• _Task brief_:
As you write out the lines from the one containing "em Lisboa) e" through the last line of the records, keep them exact and leave out pictures.

• _Records from a collection_:
◆ ◆ ◆ ◆

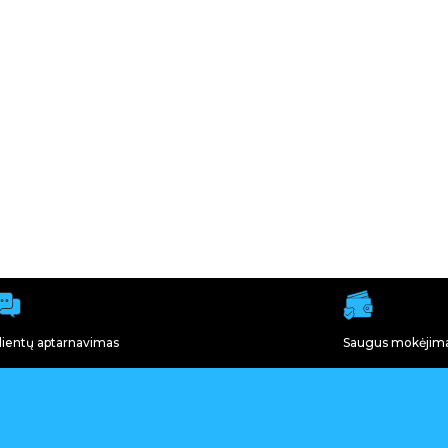
lientų aptarnavimas
Saugus mokėjim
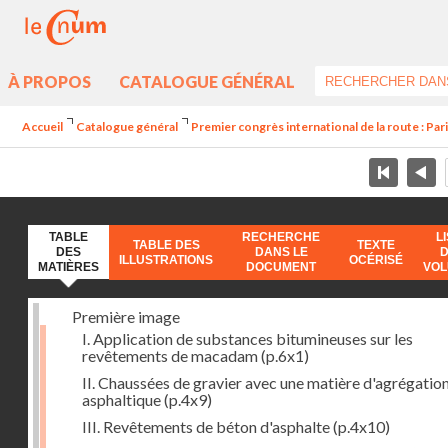
À PROPOS
CATALOGUE GÉNÉRAL
Accueil
Catalogue général
Premier congrès international de la route : Par
TABLE
RECHERCHE
L
TABLE DES
TEXTE
DES
DANS LE
ILLUSTRATIONS
OCÉRISÉ
MATIÈRES
DOCUMENT
VO
Première image
I. Application de substances bitumineuses sur les
revêtements de macadam
(p.6x1)
II. Chaussées de gravier avec une matière d'agrégatio
asphaltique
(p.4x9)
III. Revêtements de béton d'asphalte
(p.4x10)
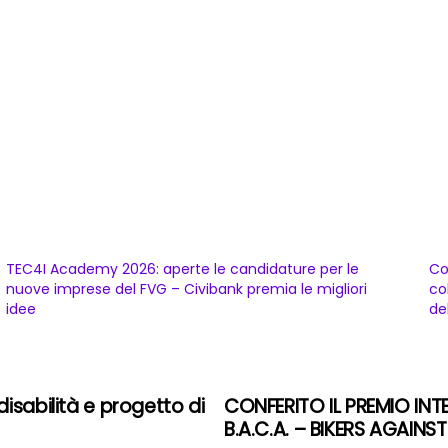
TEC4I Academy 2026: aperte le candidature per le
Co
nuove imprese del FVG – Civibank premia le migliori
co
idee
del
isabilità e progetto di
CONFERITO IL PREMIO IN
B.A.C.A. – BIKERS AGAINST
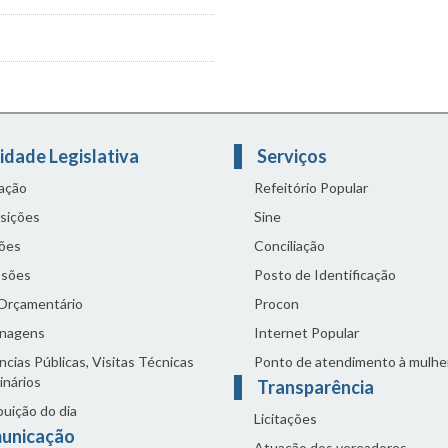
idade Legislativa
Serviços
lação
Refeitório Popular
sições
Sine
ões
Conciliação
sões
Posto de Identificação
 Orçamentário
Procon
nagens
Internet Popular
cias Públicas, Visitas Técnicas
Ponto de atendimento à mulhe
inários
Transparência
buição do dia
Licitações
unicação
Atuação dos vereadores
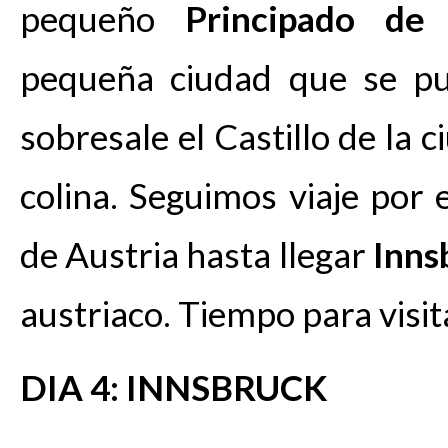
pequeño
Principado de 
pequeña ciudad que se pu
sobresale el Castillo de la 
colina. Seguimos viaje por 
de Austria hasta llegar
Inns
austriaco. Tiempo para visit
DIA 4:
INNSBRUCK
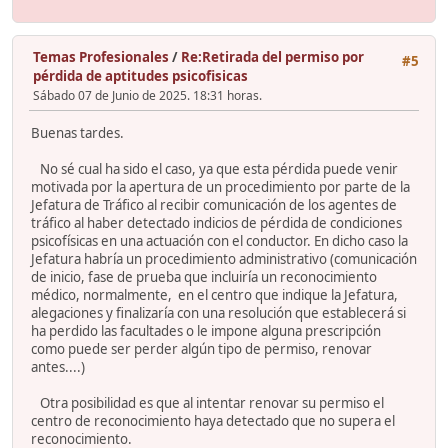
Temas Profesionales
/
Re:Retirada del permiso por
#5
pérdida de aptitudes psicofisicas
Sábado 07 de Junio de 2025. 18:31 horas.
Buenas tardes.
No sé cual ha sido el caso, ya que esta pérdida puede venir
motivada por la apertura de un procedimiento por parte de la
Jefatura de Tráfico al recibir comunicación de los agentes de
tráfico al haber detectado indicios de pérdida de condiciones
psicofísicas en una actuación con el conductor. En dicho caso la
Jefatura habría un procedimiento administrativo (comunicación
de inicio, fase de prueba que incluiría un reconocimiento
médico, normalmente, en el centro que indique la Jefatura,
alegaciones y finalizaría con una resolución que establecerá si
ha perdido las facultades o le impone alguna prescripción
como puede ser perder algún tipo de permiso, renovar
antes....)
Otra posibilidad es que al intentar renovar su permiso el
centro de reconocimiento haya detectado que no supera el
reconocimiento.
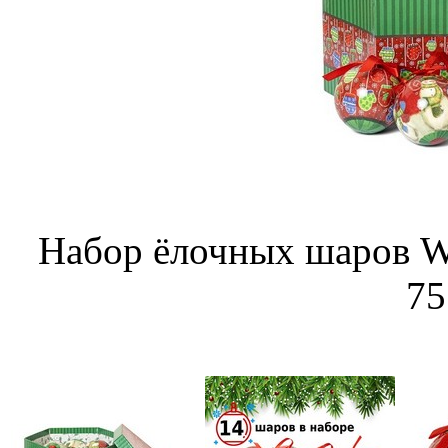
Набор ёлочных шаров Wi
75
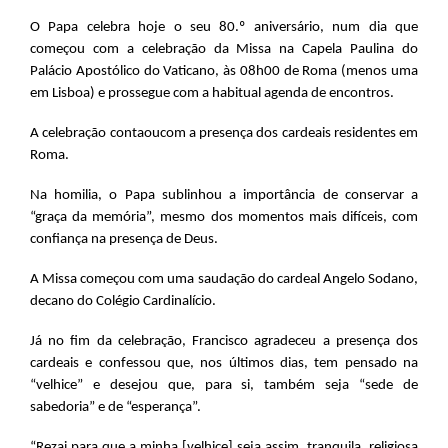
O Papa celebra hoje o seu 80.º aniversário, num dia que
começou com a celebração da Missa na Capela Paulina do
Palácio Apostólico do Vaticano, às 08h00 de Roma (menos uma
em Lisboa) e prossegue com a habitual agenda de encontros.
A celebração contaoucom a presença dos cardeais residentes em
Roma.
Na homilia, o Papa sublinhou a importância de conservar a
“graça da memória”, mesmo dos momentos mais difíceis, com
confiança na presença de Deus.
A Missa começou com uma saudação do cardeal Angelo Sodano,
decano do Colégio Cardinalício.
Já no fim da celebração, Francisco agradeceu a presença dos
cardeais e confessou que, nos últimos dias, tem pensado na
“velhice” e desejou que, para si, também seja “sede de
sabedoria” e de “esperança”.
“Rezai para que a minha [velhice] seja assim, tranquila, religiosa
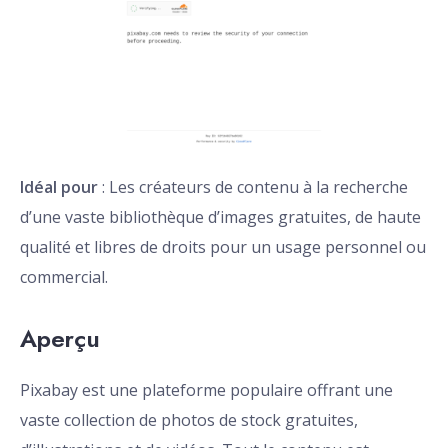
Idéal pour
: Les créateurs de contenu à la recherche
d’une vaste bibliothèque d’images gratuites, de haute
qualité et libres de droits pour un usage personnel ou
commercial.
Aperçu
Pixabay est une plateforme populaire offrant une
vaste collection de photos de stock gratuites,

◆ ◆ ◆ ◆

• _Written response_:
em Lisboa) e prossegue com a habitual agenda de encontros.
A celebração contaoucom a presença dos cardeais residentes em
Roma.
Na homilia, o Papa sublinhou a importância de conservar a
“graça da memória”, mesmo dos momentos mais difíceis, com
confiança na presença de Deus.
A Missa começou com uma saudação do cardeal Angelo Sodano,
decano do Colégio Cardinalício.
Já no fim da celebração, Francisco agradeceu a presença dos
cardeais e confessou que, nos últimos dias, tem pensado na
“velhice” e desejou que, para si, também seja “sede de
sabedoria” e de “esperança”.
“Rezai para que a minha [velhice] seja assim, tranquila, religiosa
Idéal pour
: Les créateurs de contenu à la recherche
d’une vaste bibliothèque d’images gratuites, de haute
qualité et libres de droits pour un usage personnel ou
commercial.
Aperçu
Pixabay est une plateforme populaire offrant une
vaste collection de photos de stock gratuites,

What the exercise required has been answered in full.